Depuis 2008 l'équipe du SAp et du SIS (Service d'Ingénierie des Systèmes) a, en collaboration avec des chercheurs de l’université UNSW (University of New South Wales) et avec le soutien de l'Institut Paul Emile Victor (IPEV) et de l'Institut polaire italien (PNRA), conduit une expérience appelée SUMMIT2008 pour SUbMilliMetre Tipper version 2008 dans le but de mesurer la transmission de l'atmosphère à 200 micromètres. Les données acquises par cette expérience sont quotidiennement transmises via courrier électronique au CEA-Saclay en vue d’analyse.

 

Teneur en vapeur d'eau en 2010 déduite de mesures à Concordia avec notre instrument SUMMIT2008 (courbe rouge), avec des ballons sondes (courbe bleue), avec le radiomètre Hamstrad (courbe turquoise) et à partir des données du satellite météorologique européen IASI (courbe verte). Le bon accord entre ces 4 courbes, obtenues par des méthodes de mesure différentes, démontre le caractère exceptionnel du site de Concordia au-dessus duquel la teneur en vapeur d'eau dépasse rarement 0.5 mm et est en moyenne égale à 0.2 mm pendant la période d'hiver polaire (Crédit CEA/Tremblin et al, 2011).

Les résultats montrent des conditions exceptionnelles en terme de transmission absolue et de stabilité, paramètres clés pour un site astronomique. Grâce à une modélisation de la transmission de l'atmosphère, il est possible de traduire la transmission en quantité de vapeur d'eau condensable, soit en moyenne 0.2 mm de hauteur ou 0.2 litre par m2 (ceci est à comparer au 10 mm par cm2 obtenu par temps clair en région parisienne).

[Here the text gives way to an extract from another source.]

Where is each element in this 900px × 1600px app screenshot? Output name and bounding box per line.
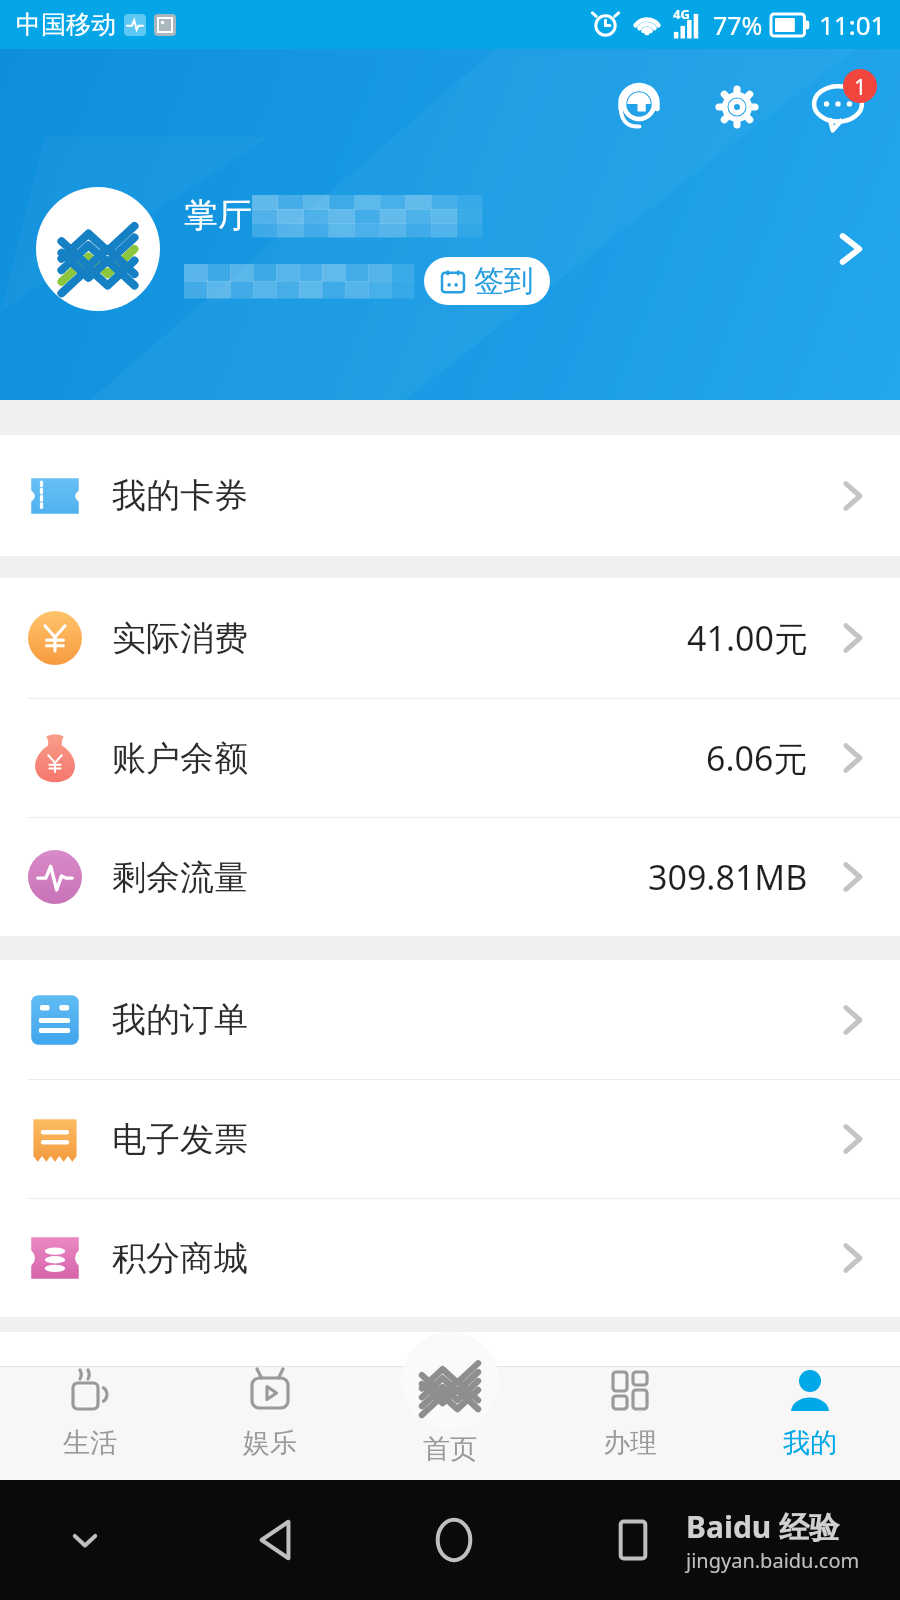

Ce taux de vapeur d'eau remarquablement bas sur Terre permet d'observer à la longueur d’onde de 200 microns durant 20% de l'hiver, et pratiquement tout le temps à 350 et 450 microns (fenêtres moins sensibles à la concentration en vapeur d’eau).

 


Des conditions extrêmes pour l’instrumentation

La pression à la base Concordia est de 650 millibars, c'est-à-dire une pression ressentie équivalente à une altitude de 4000 m à nos latitudes. La température entre l'été et l'hiver varie de -30°C à -80°C. Ces contraintes climatiques extrêmes ont donc un impact sérieux sur le matériel et les instruments. La transparence de l’air entraine en particulier une intense formation de givre sur tout type de surface. Pour s'en affranchir, les ingénieur du CEA/Irfu ont mis au point une méthode de dégivrage basée sur un léger chauffage des instruments (+2°C par rapport à la température ambiante) et d'un soufflage d'air sec aspiré au ras du sol et projeté sur les optiques.

 

Le télescope millimétrique Cochise installé à Concordia a été équipé de ce dispositif, composé de réchauffeurs et d'un système de soufflage. La combinaison de ces actions décolle neige et givre et les pousse en dehors du miroir.
COCHISE (Cosmological Observations at Concordia with High-sensitivity Instruments for Source Extraction ou Observations cosmologiques à Concordia avec un instrument à haute sensibilité pour l'extraction des sources) est un radiotélescope submillimétrique italien de 2,6m de diamètre (crédit photo CEA).

 

CAMISTIC, une caméra pour l'Antarctique

En parallèle à ces expériences au Dôme C, le SAp/AIM et le SIS construisent une caméra autour d'un détecteur de type PACS/Herschel. Cet instrument, CAMISTIC (Caméra Millimétrique pour l'Antarctique), sera installé sur  le télescope infrarouge IRAIT (International Robotic Antarctic Infrared Telescope), dont le miroir primaire mesure 80 cm. L'objectif principal est de mesurer la stabilité de l'atmosphère à 200 et 350 microns sur une ouverture de champ correspondant à ceux envisagés pour des observations astronomiques. Le télescope IRAIT résulte d'une collaboration européene sous responsabilité italienne (Université de Pérouse) avec une participation importante du SAp. Le télescope a obtenu sa première lumière en janvier 2011.

 
Pulse tube IRAIT

L'instrument CAMISTIC utilise un système cryogénique autonome avec un pulse tube et un cryo-réfrigérateur à l'Hélium 3 (photo de gauche) construit par le Service des basses températures du CEA (SBT/INAC/DSM/CEA). Ce système permet de refroidir le détecteur de type bolométrique (PACS/Herschel) à 300 mK. Ce détecteur avait été utilisé précédemment pour la qualification de tenue aux radiations des matrices de bolomètres de l'imageur PACS sur l'observatoire spatial Herschel. Cette caméra doit pouvoir fonctionner dans les conditions polaires, de -30 à -80°C. Elle sera placée au foyer du télescope IRAIT (en phase d'installation sur la photo de droite). Le télescope a capté sa première lumière en janvier 2011. (crédit photos CEA)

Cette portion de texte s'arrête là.